Material provided Start Marker

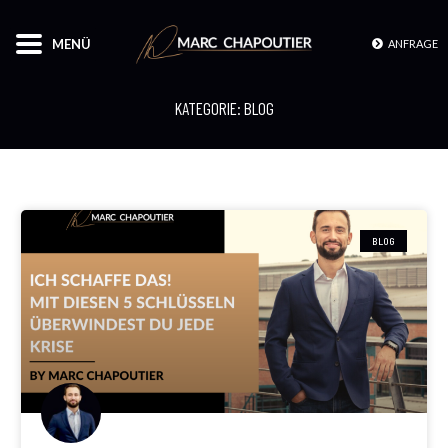
MENÜ
ANFRAGE
KATEGORIE: BLOG
BLOG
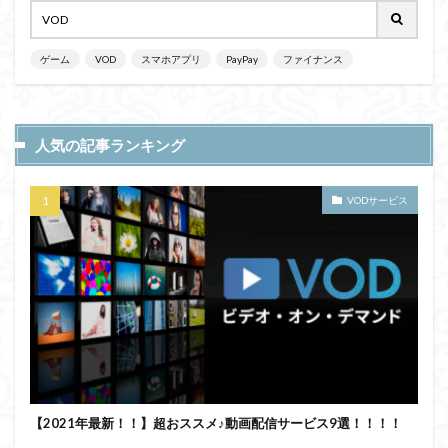
ゲーム
VOD
スマホアプリ
PayPay
ファイナンス
人気の記事ランキング
VODサービス
【2021年最新！！】超おススメ♪動画配信サービス9選！！！！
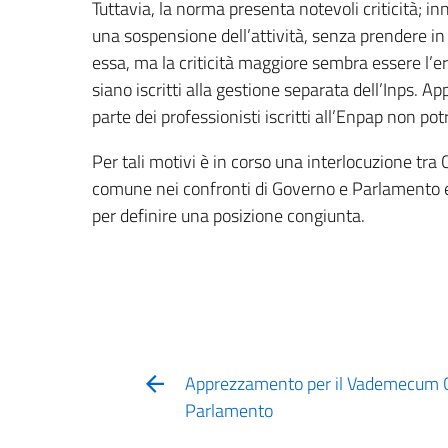
Tuttavia, la norma presenta notevoli criticità; in
una sospensione dell’attività, senza prendere in 
essa, ma la criticità maggiore sembra essere l’e
siano iscritti alla gestione separata dell’Inps. A
parte dei professionisti iscritti all’Enpap non pot
Per tali motivi è in corso una interlocuzione t
comune nei confronti di Governo e Parlamento e c
per definire una posizione congiunta.
Apprezzamento per il Vademecum 
Parlamento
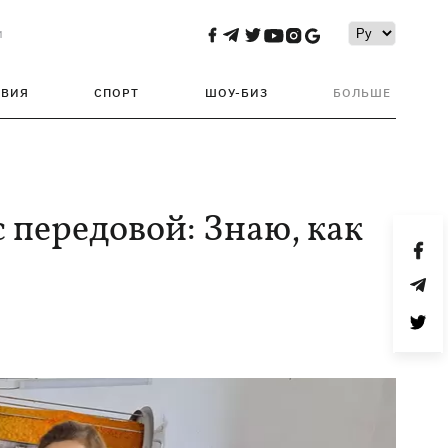
и
ТВИЯ
СПОРТ
ШОУ-БИЗ
БОЛЬШЕ
​с передовой: Знаю, как
и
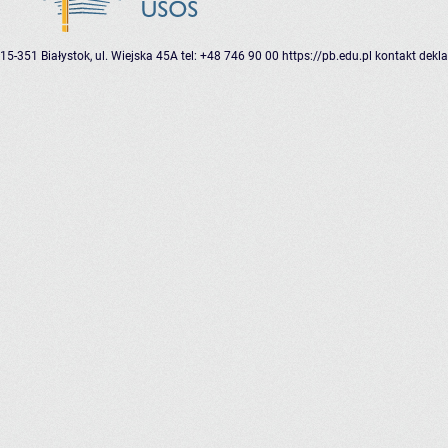
15-351 Białystok, ul. Wiejska 45A
tel: +48 746 90 00
https://pb.edu.pl
kontakt
dekla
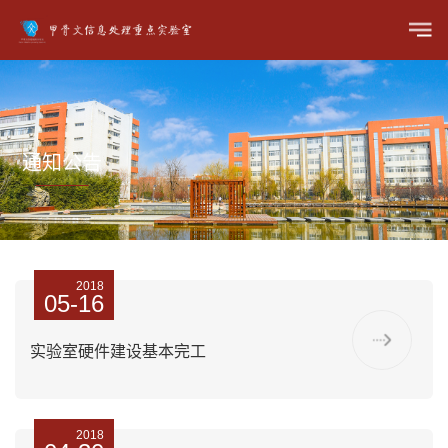
通知公告
2018
05-16
实验室硬件建设基本完工
2018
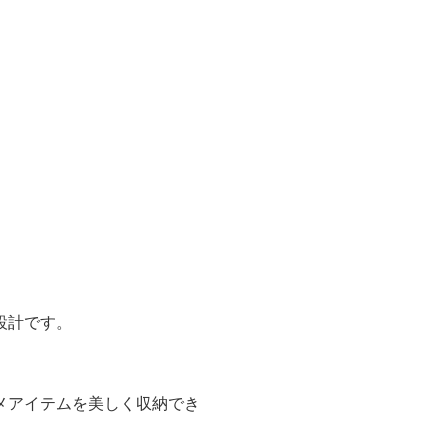
設計です。
。
メアイテムを美しく収納でき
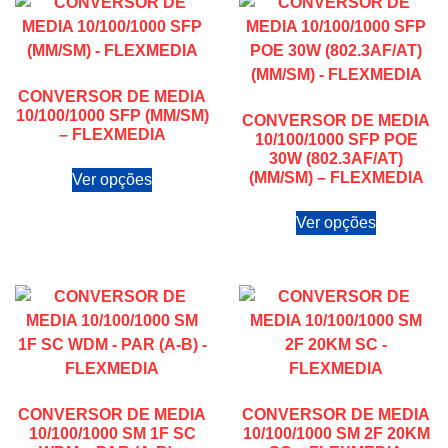
CONVERSOR DE MEDIA
10/100/1000 SFP (MM/SM)
CONVERSOR DE MEDIA
– FLEXMEDIA
10/100/1000 SFP POE
30W (802.3AF/AT)
(MM/SM) – FLEXMEDIA
Ver opções
Ver opções
CONVERSOR DE MEDIA
CONVERSOR DE MEDIA
10/100/1000 SM 1F SC
10/100/1000 SM 2F 20KM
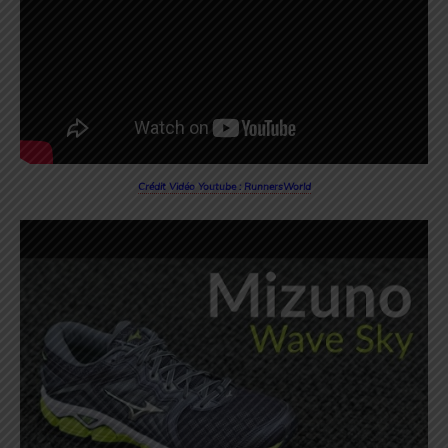
Crédit Vidéo Youtube : RunnersWorld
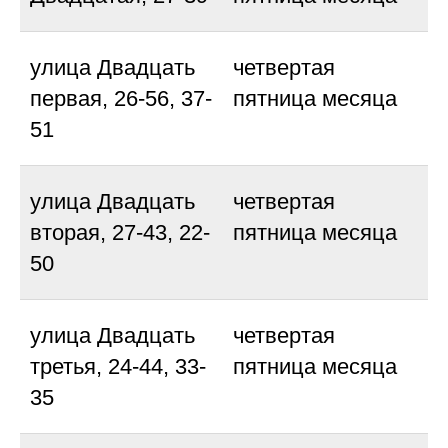
улица Двадцать
четвертая
первая, 26-56, 37-
пятница месяца
51
улица Двадцать
четвертая
вторая, 27-43, 22-
пятница месяца
50
улица Двадцать
четвертая
третья, 24-44, 33-
пятница месяца
35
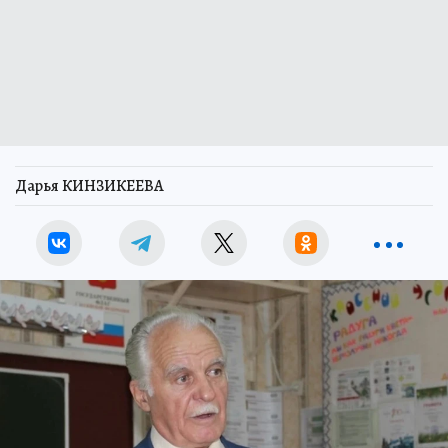
Дарья КИНЗИКЕЕВА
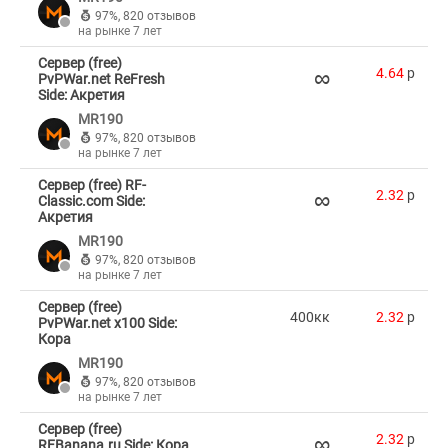
97%
,
820 отзывов
на рынке 7 лет
Сервер (free)
∞
4.64
p
PvPWar.net ReFresh
Side: Акретия
MR190
97%
,
820 отзывов
на рынке 7 лет
Сервер (free) RF-
∞
2.32
p
Classic.com Side:
Акретия
MR190
97%
,
820 отзывов
на рынке 7 лет
Сервер (free)
400кк
2.32
p
PvPWar.net x100 Side:
Кора
MR190
97%
,
820 отзывов
на рынке 7 лет
Сервер (free)
∞
2.32
p
RFBanana.ru Side: Кора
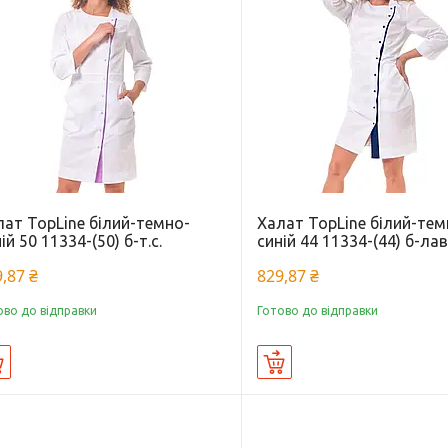
лат TopLine білий-темно-
Халат TopLine білий-тем
ій 50 11334-(50) б-т.с.
синій 44 11334-(44) б-лав
,87 ₴
829,87 ₴
ово до відправки
Готово до відправки
Купити
Купити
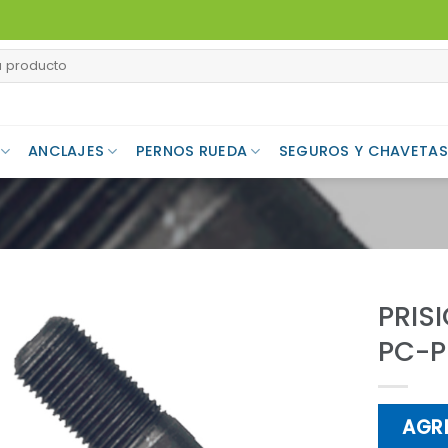
ANCLAJES
PERNOS RUEDA
SEGUROS Y CHAVETAS
PRIS
PC-P
Add to
Wishlist
AGR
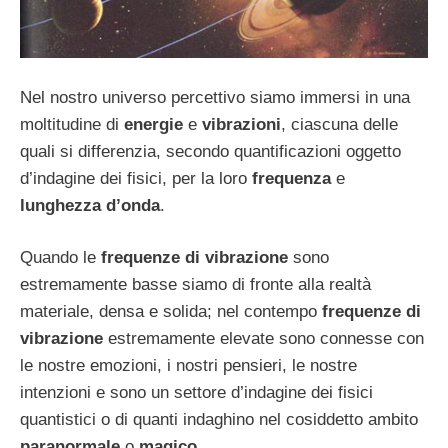
Nel nostro universo percettivo siamo immersi in una
moltitudine di
energie
e
vibrazioni
, ciascuna delle
quali si differenzia, secondo quantificazioni oggetto
d’indagine dei fisici, per la loro
frequenza
e
lunghezza d’onda
.
Quando le
frequenze di vibrazione
sono
estremamente basse siamo di fronte alla realtà
materiale, densa e solida; nel contempo
frequenze di
vibrazione
estremamente elevate sono connesse con
le nostre emozioni, i nostri pensieri, le nostre
intenzioni e sono un settore d’indagine dei fisici
quantistici o di quanti indaghino nel cosiddetto ambito
paranormale
o
magico
.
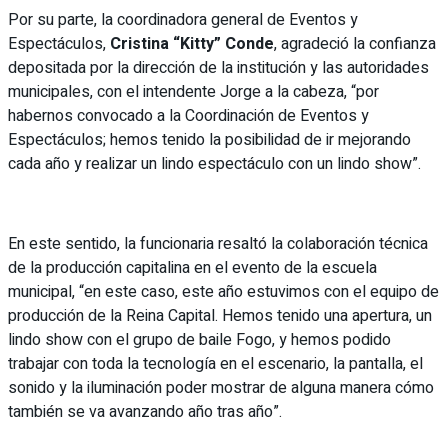
Por su parte, la coordinadora general de Eventos y
Espectáculos,
Cristina “Kitty” Conde
, agradeció la confianza
depositada por la dirección de la institución y las autoridades
municipales, con el intendente Jorge a la cabeza, “por
habernos convocado a la Coordinación de Eventos y
Espectáculos; hemos tenido la posibilidad de ir mejorando
cada año y realizar un lindo espectáculo con un lindo show”.
En este sentido, la funcionaria resaltó la colaboración técnica
de la producción capitalina en el evento de la escuela
municipal, “en este caso, este año estuvimos con el equipo de
producción de la Reina Capital. Hemos tenido una apertura, un
lindo show con el grupo de baile Fogo, y hemos podido
trabajar con toda la tecnología en el escenario, la pantalla, el
sonido y la iluminación poder mostrar de alguna manera cómo
también se va avanzando año tras año”.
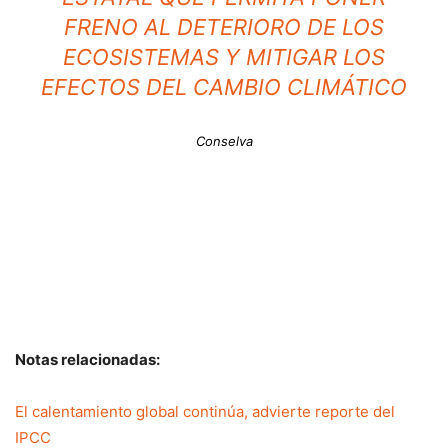
FRENO AL DETERIORO DE LOS
ECOSISTEMAS Y MITIGAR LOS
EFECTOS DEL CAMBIO CLIMÁTICO
Conselva
Notas relacionadas:
El calentamiento global continúa, advierte reporte del
IPCC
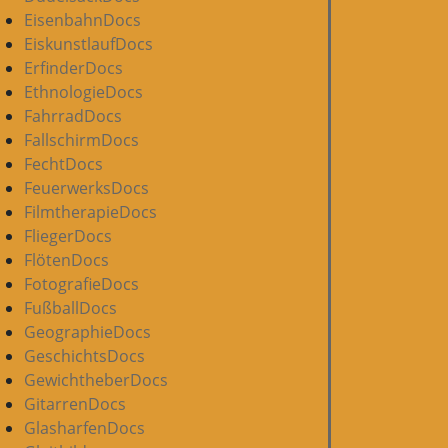
EisenbahnDocs
EiskunstlaufDocs
ErfinderDocs
EthnologieDocs
FahrradDocs
FallschirmDocs
FechtDocs
FeuerwerksDocs
FilmtherapieDocs
FliegerDocs
FlötenDocs
FotografieDocs
FußballDocs
GeographieDocs
GeschichtsDocs
GewichtheberDocs
GitarrenDocs
GlasharfenDocs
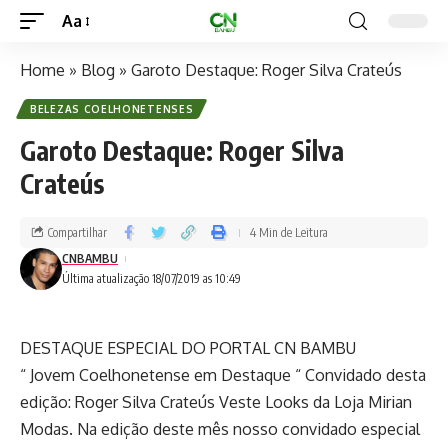
Aa
Home
»
Blog
»
Garoto Destaque: Roger Silva Crateús
BELEZAS COELHONETENSES
Garoto Destaque: Roger Silva
Crateús
Compartilhar
4 Min de Leitura
CNBAMBU
Última atualização 18/07/2019 as 10:49
DESTAQUE ESPECIAL DO PORTAL CN BAMBU
“ Jovem Coelhonetense em Destaque “ Convidado desta
edição: Roger Silva Crateús Veste Looks da Loja Mirian
Modas. Na edição deste mês nosso convidado especial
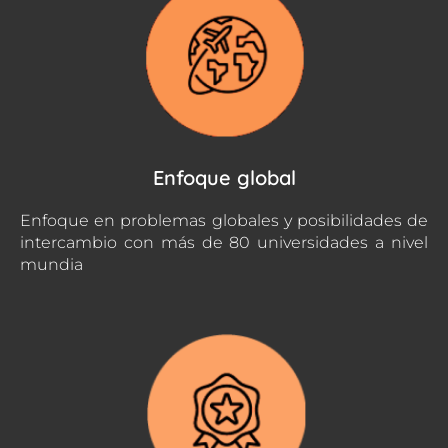
Enfoque global
Enfoque en problemas globales y posibilidades de
intercambio con más de 80 universidades a nivel
mundia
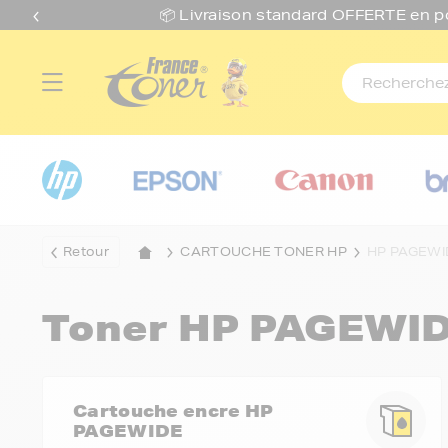
📦 Livraison standard O
FFERTE
en p
Retour
CARTOUCHE TONER HP
HP PAGEWI
Toner HP PAGEWI
Cartouche encre HP
PAGEWIDE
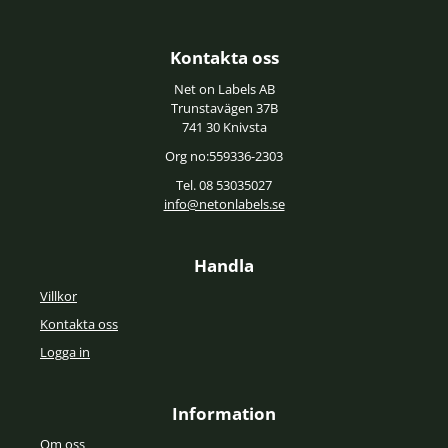
Kontakta oss
Net on Labels AB
Trunstavägen 37B
741 30 Knivsta
Org no:559336-2303
Tel. 08 53035027
info@netonlabels.se
Handla
Villkor
Kontakta oss
Logga in
Information
Om oss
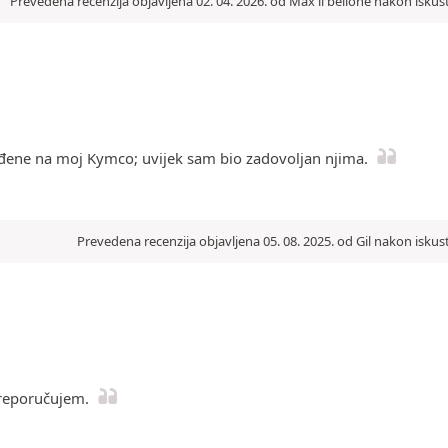
Prevedena recenzija objavljena 02. 04. 2026. od Max il bellone nakon iskus
ađene na moj Kymco; uvijek sam bio zadovoljan njima.
Prevedena recenzija objavljena 05. 08. 2025. od Gil nakon iskus
preporučujem.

Material provided End Marker

§ **Task instructions**: For the string "Crateús", show each line of the entries above where it occurs.

§ **Finished task**:
Garoto Destaque: Roger Silva Crateús
Crateús
edição: Roger Silva Crateús Veste Looks da Loja Mirian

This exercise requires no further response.